Jim Hammond
On the same day last week that news broke in the Times Free Press that Chattanooga police officers had brutally beaten a suspect—fracturing his legs to the point that a bone jutted from one in a graphic example of excessive force—Sheriff Jim Hammond’s face appeared above the fold of last Thursday’s paper under a headline that asserted that insecurity-driven gun sales were related to fears over our first black president.
Hammond said that fear is not his own, but that he was simply relaying what he had heard from citizens when he told the TFP that insecurity was the result of “Mostly fear, mostly fear and uncertainty. Part of it is [the] first black president. I mean, we all see that. We may dance around it, but a lot of people are fearful of, ‘Ah, this is going to ruin our country.’” Yes, of course, that’s it.
The sheriff then appeared before County Commissioners to explain (read: revise) his remarks, telling that body, “What you see in those headlines was not Sheriff Jim Hammond. It was editorial staff taking words and making their own headlines.”
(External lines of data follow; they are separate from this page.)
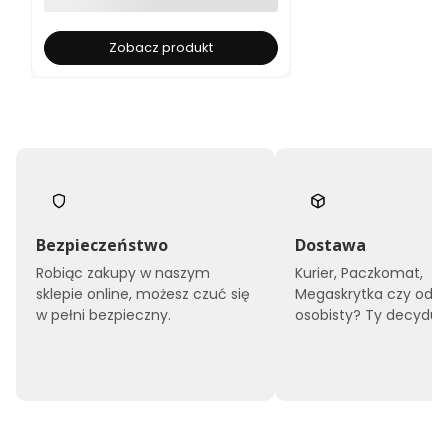
Zobacz produkt
Bezpieczeństwo
Dostawa
Robiąc zakupy w naszym
Kurier, Paczkomat,
sklepie online, możesz czuć się
Megaskrytka czy odbi
w pełni bezpieczny.
osobisty? Ty decyduje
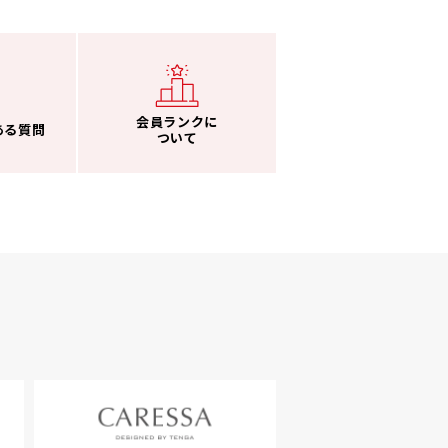
会員ランクに
ある質問
ついて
Not quite, sheriff. Commissioner Greg Beck was quoted in the TFP last Friday saying Hammond did not portray the conversation accurately, adding “He [Hammond] is saying what a lot of people are saying, but he shouldn’t be the one saying it. I caution all elected officials not to fuel that kind of tension and resentment.”
Beck later said in the same story that he did not believe it warranted a headline or prominent placement in the paper. But that is not for Beck to decide. While an open hostility toward the president does indeed exist—and that is scary in itself—to suggest that people here are living in fear of crime because of the president’s race is absurd (which Beck also noted).
Heidi Beirich, director of the Southern Poverty Law Center’s Intelligence Project, told the TFP that, “Whites will become the minorities in the 2040s, according to the U.S. Census. That’s causing anxiety amongst some folks.” Pair that with the unspoken fears of many in the so-called New South that the long, white reign is nearing its inevitable end and you easily find the recipe for such anxiety. But that doesn’t make it rational or reasonable.
Landing on a day when CBS’s “This Morning” glowingly reported on the city’s super-fast, gigabit Internet speeds and referring to Chattanooga’s “inspiring” rebirth, these stories provide a hefty, dark counterweight to the Good News feed that hovers over Chattanooga in the national media.
If this is the Old South rising again, we wanted no part of it then and certainly do not now.